Now that your list of keywords is set, it's time to whip up your recipe and take some gorgeous, mouth-watering photos! But there's one more thing you should know.

The healthy eating blog SEO secret no one will tell you

I'm serious, people don't talk about this: recipe plugins.

I know several influential food bloggers who added this to their arsenal of SEO tricks and saw their blog traffic skyrocket. What the heck is a recipe plugin? You know when you search Google for a recipe and instead of a list of links you see an actual recipe at the top of the page? That's from a plugin.

There are dozens of options (most are free), and it takes less than 10 minutes to install one on your blog. Each plugin is unique, but they all allow you to just type in the ingredients and directions; the plugin will format it for you. Voila, hit publish and smile.

Healthy Eating Blog RecipePhoto: StateofIsrael Flickr via Compfight cc Links, baby, links

We've covered on-page SEO analysis and researching keywords; now we need off-page SEO — specifically inbound links. Google recently said that the two most important items for ranking are high-quality content and links. You can control content, but how do you get those links? Here are some ideas:

Be sincere and friendly with other healthy food bloggers.

Get to know those in your niche. You'll enjoy the camaraderie, and you can ask them for links as your friendship develops. Don't do this in a creepy way. Just be genuine and, after time, ask them if they'd consider a guest post from you.
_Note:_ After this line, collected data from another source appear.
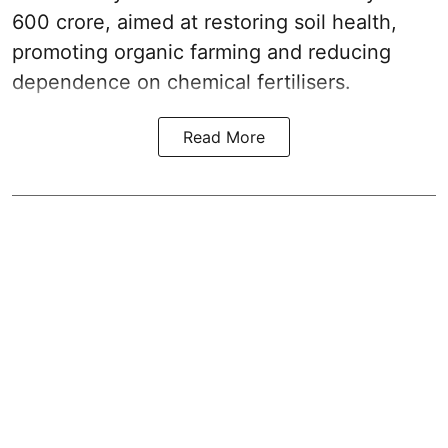
600 crore, aimed at restoring soil health,
promoting organic farming and reducing
dependence on chemical fertilisers.
Read More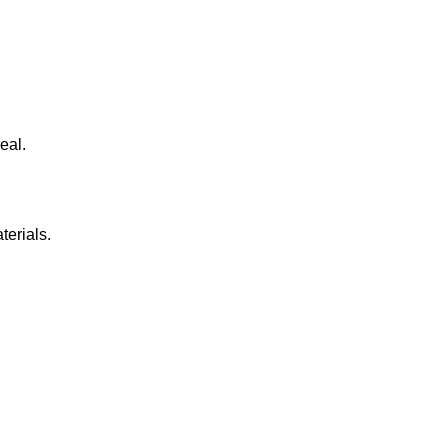
eal.
terials.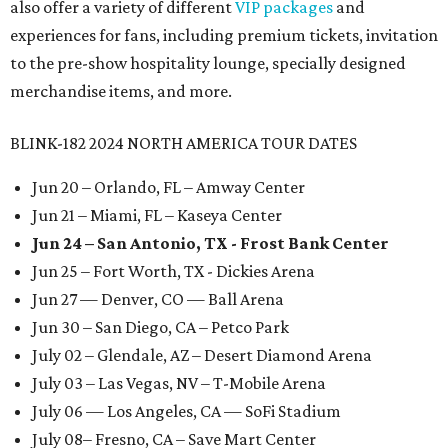
also offer a variety of different
VIP packages
and
experiences for fans, including premium tickets, invitation
to the pre-show hospitality lounge, specially designed
merchandise items, and more.
BLINK-182 2024 NORTH AMERICA TOUR DATES
Jun 20 – Orlando, FL – Amway Center
Jun 21 – Miami, FL – Kaseya Center
Jun 24 – San Antonio, TX - Frost Bank Center
Jun 25 – Fort Worth, TX - Dickies Arena
Jun 27 — Denver, CO — Ball Arena
Jun 30 – San Diego, CA – Petco Park
July 02 – Glendale, AZ – Desert Diamond Arena
July 03 – Las Vegas, NV – T-Mobile Arena
July 06 — Los Angeles, CA — SoFi Stadium
July 08– Fresno, CA – Save Mart Center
Be open to folks posting on your blog, too. It's about developing community and helping one another, and not just creating a blog post littered with links! (That's not great content.)

Be social.

Social media for a food blog is a must — especially on picture-friendly platforms like Pinterest and Instagram. The foodie social media community is tight-knit, and if you consistently post good content and share and comment on other posts, you'll quickly be accepted into the tribe. The connections can be amazing. I landed on the home page of Shape.com with one of my recipes, and a top food editor provided a key tip that landed my first recipe onto FoodGawker's home page (can you say Holy Traffic, Batman?!).

Submit your photos to sites such as FoodGawker and TasteSpotting.
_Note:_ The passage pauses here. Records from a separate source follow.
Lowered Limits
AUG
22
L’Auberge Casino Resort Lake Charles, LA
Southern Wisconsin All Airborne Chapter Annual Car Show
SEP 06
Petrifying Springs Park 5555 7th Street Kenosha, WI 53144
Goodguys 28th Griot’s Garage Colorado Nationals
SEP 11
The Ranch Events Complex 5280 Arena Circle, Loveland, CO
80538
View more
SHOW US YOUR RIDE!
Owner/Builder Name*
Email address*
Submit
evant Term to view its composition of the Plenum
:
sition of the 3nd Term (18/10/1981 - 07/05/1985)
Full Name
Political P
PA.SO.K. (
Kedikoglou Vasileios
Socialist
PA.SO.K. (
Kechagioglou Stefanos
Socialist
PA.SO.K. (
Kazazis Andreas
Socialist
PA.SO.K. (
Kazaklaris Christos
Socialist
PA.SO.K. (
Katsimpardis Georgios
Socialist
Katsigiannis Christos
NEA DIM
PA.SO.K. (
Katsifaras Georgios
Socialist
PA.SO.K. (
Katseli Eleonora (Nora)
The traffic may only last during the time your recipe is featured, but it can lead to regular readers, help you network with other bloggers and vastly improve your social shares. It's well worth the effort.

SEO is just like every other aspect of blogging: You get back what you put into it. Take five to 10 minutes per post to optimize your content. You should see changes between 14 and 90 days. Keep at it. SEO is a long game, and the patient blogger wins.